Rendered page images:
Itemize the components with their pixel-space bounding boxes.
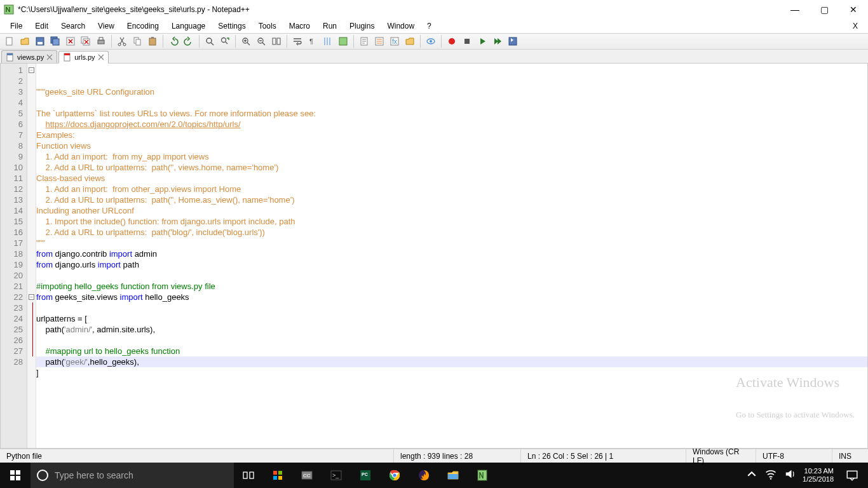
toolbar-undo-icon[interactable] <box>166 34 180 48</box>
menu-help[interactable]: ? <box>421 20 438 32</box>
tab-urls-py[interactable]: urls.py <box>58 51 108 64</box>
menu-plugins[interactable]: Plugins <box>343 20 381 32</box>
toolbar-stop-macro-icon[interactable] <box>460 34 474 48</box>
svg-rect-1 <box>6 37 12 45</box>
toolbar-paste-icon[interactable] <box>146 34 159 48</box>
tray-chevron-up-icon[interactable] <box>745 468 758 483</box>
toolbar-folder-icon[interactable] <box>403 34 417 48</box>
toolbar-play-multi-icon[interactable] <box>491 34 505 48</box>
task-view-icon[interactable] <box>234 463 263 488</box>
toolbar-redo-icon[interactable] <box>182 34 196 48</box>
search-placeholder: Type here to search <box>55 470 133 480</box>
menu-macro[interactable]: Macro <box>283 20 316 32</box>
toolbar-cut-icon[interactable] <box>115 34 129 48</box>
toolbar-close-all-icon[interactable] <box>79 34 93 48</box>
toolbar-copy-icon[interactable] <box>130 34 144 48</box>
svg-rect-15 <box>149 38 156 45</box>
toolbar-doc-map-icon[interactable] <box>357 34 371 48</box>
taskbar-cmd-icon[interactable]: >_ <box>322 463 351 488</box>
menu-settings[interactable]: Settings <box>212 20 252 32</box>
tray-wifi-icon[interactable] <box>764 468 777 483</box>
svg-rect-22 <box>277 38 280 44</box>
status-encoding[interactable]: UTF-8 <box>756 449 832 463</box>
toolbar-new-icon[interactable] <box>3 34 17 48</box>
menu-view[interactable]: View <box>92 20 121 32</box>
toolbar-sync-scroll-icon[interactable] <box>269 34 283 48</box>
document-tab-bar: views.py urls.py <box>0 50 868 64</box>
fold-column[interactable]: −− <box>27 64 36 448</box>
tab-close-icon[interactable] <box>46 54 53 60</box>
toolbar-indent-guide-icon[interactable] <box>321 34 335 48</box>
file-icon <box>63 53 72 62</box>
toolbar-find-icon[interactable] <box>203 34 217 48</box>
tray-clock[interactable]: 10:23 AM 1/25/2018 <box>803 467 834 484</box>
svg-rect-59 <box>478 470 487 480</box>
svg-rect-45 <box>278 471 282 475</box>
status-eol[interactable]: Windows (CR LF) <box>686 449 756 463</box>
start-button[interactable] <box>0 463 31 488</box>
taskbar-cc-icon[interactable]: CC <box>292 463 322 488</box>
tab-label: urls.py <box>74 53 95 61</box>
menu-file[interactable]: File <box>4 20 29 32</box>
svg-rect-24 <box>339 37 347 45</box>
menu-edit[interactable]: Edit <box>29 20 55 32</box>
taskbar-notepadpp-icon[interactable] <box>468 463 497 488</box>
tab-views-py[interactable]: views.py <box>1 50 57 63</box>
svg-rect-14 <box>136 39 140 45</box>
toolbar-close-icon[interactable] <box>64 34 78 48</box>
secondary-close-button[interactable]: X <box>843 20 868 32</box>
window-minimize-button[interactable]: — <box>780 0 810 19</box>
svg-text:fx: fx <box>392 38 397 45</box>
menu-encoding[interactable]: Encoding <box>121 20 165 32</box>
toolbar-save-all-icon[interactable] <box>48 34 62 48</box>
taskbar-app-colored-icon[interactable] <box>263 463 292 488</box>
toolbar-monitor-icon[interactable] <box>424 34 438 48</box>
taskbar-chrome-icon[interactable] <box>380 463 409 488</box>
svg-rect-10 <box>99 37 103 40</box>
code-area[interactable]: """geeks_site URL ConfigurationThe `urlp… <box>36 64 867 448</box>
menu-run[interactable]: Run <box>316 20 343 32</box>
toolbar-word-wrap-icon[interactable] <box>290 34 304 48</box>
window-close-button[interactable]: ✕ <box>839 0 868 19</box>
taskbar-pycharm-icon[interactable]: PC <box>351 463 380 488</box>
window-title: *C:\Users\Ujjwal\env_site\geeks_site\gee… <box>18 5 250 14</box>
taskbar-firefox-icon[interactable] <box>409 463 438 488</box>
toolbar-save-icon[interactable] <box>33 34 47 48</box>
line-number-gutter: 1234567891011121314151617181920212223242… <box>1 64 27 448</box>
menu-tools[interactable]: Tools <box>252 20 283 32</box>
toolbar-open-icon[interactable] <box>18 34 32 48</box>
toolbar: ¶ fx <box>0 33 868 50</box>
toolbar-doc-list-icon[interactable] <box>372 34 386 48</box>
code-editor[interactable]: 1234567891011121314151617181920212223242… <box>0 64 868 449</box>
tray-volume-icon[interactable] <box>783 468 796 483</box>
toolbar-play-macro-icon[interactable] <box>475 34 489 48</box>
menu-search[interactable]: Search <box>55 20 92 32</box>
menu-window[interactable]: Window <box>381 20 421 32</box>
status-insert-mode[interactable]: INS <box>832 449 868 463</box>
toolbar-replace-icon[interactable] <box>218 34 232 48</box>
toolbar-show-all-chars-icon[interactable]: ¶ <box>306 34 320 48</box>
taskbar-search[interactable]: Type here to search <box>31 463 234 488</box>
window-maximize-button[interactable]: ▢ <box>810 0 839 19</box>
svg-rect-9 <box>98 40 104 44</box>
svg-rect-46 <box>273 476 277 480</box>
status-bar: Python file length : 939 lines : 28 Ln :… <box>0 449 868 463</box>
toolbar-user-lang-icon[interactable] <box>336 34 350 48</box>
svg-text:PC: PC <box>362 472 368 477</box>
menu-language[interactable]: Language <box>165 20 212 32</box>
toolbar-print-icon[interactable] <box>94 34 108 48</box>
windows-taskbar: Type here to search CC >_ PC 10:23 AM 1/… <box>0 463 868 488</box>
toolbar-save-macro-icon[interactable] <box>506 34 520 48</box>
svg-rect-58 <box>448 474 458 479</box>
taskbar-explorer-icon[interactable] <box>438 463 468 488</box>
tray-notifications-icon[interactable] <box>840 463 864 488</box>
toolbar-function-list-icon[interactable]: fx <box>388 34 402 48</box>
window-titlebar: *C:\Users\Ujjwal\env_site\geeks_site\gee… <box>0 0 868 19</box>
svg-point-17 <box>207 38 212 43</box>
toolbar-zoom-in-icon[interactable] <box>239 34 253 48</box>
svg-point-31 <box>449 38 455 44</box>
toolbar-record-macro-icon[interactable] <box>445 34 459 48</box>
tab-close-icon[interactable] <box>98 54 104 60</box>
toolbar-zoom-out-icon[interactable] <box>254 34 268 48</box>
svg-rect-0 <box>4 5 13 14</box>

__EXERCISE AIM__
Look through the data above. Each line containing the word "list" needs to be copied.

__RESULT OF THE EXERCISE__
toolbar-doc-list-icon[interactable] <box>372 34 386 48</box>
toolbar-function-list-icon[interactable]: fx <box>388 34 402 48</box>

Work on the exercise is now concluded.